Bir harfinde dahi değişiklik olmayan Kuran,
Şiilere başka, bize başka şey söylerse sorun Kuran’da mı, yoksa yamuk bakış
acısında mı? (Bu mezheplerin görüşünü reddetmek anlamında kullanılmamalıdır.)
6-
Ayetlerin iniş sebeplerine yer verilmeyen
meallerin okunması sonucunda, maksada ulaşılamamaktadır. Bunun sebebi: Kuran
ayetleri bir sonuçtur. Öncesinde toplum ya da toplumlarda bir yaşanmışlık
vardır. O konu ile ilgili hususlarda ayet, son noktayı koyar. Dolayısıyla
meselenin öncesine vakıf olmadan onu anlamak pek mümkün olamamaktadır. Yani
ayetin inmesine vesile olan olayı bilmeden ayetin mealini okumak insana elbette
bir fikir vermektedir. Ancak bütünüyle ayeti anlamak biraz zordur.
7-
Belli bir
görüşü topluma hâkim kılma gayreti içinde olanlar; Kuran’ın anlaşılmaz bir kitap, ayetlerin
ise bir biri ile çelişkili
anlamlar içerdiği, Kuran anlayabilmek
için, Filanca büyük zata, bizatihi Kuran’ın anlamının yazdırıldığı,
O kitapları okumanın yeterli olacağı, aksi halde sapıtabileceği
propagandasını hemen hemen her din gönüllüsü bir şekilde bir yerlerden
duyarlar. ! Maalesef ki Kuran’dan daha itibarlı kitapların olduğu
anlayışı, doğrudan söz olarak söylenmese
bile, onlara atfedilen itibar, çok okunması, gece gündüz elden ele dolaştırılması, kurulan
cümlelerin içeriğindeki imalı sözlerden anlaşılmaktadır. Bu tür yapıların Kuran
anlamak için okuma gibi bir
dertleri olmadığı gibi böyle bir eyleme kalkanlara kınayıcı üsluplarla
dışlarlar!
8-
- Kuran’ı anlama konusunda kendini otorite
görenlerden bir kısmı kendilerini “Tarihselciler” olarak tanıtırlar. Bunların yaklaşımı: “Kuran ayetlerden bazıları
o coğrafyada yaşayan o günkü toplumun şartlarına ve şahıslarına özel inmiştir.

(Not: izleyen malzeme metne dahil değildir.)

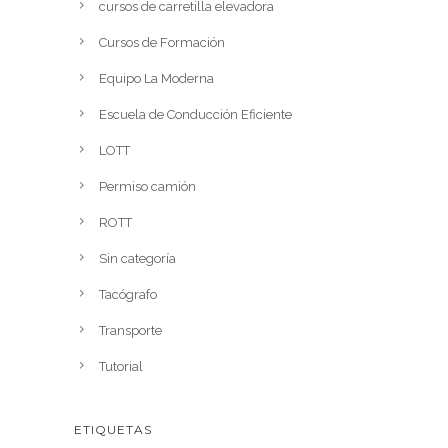
cursos de carretilla elevadora
Cursos de Formación
Equipo La Moderna
Escuela de Conducción Eficiente
LOTT
Permiso camión
ROTT
Sin categoría
Tacógrafo
Transporte
Tutorial
ETIQUETAS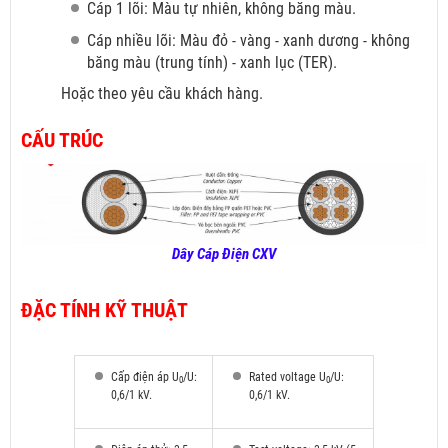
Cáp 1 lõi: Màu tự nhiên, không băng màu.
Cáp nhiều lõi: Màu đỏ
- vàng - xanh dương - không
băng màu (trung tính) - xanh lục (TER).
Hoặc theo yêu cầu khách hàng.
CẤU TRÚC
Dây Cáp Điện CXV
ĐẶC TÍNH KỸ THUẬT
Cấp điện áp U
/U:
Rated voltage U
/U:
0
0
0,6/1 kV.
0,6/1 kV.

İndiği şartlar ortadan kalktığı için söz konusu ayetlerin bugüne yönelik bir
uygulaması yoktur! Ancak Kuran’da geçen tevhit, nübüvvet ve muamelata yönelik
mesajlar ise tüm insanlığa ve son saate kadar geçerlidir.
9-
Bu geçmiş
asırlarda Hindistan’da Seyit Ahmet Han
tarafından ileri sürülen Mevlevi Çerağ Ali, Abdullah Çakralevi, Ahmed Din, Gulam
Ahmet Perviz tarafından benimsenen ve
oradan da ithal edilen bir anlayıştır. “Kuran bize yeter.” kısa adıyla
“Kurancılar” bir başka adıyla “on dokuzcular” olarak bilinirler. Bunun anlamı
da; namazın rekâtlarının bile Kuran’dan çıkarılmaya çalışılması. Hiçbir surette
hadise itibar etmeyip Hz. Peygamber’i ve örnekliğini kale almama durumu gibi!
Toplumdaki yanlışlığı yumuşak bir lisan ile izah etmeden Kuran ayetleriyle
karşı karşıya getirerek “Siz Kuran’a değil rivayetlere itibar ediyorsunuz.”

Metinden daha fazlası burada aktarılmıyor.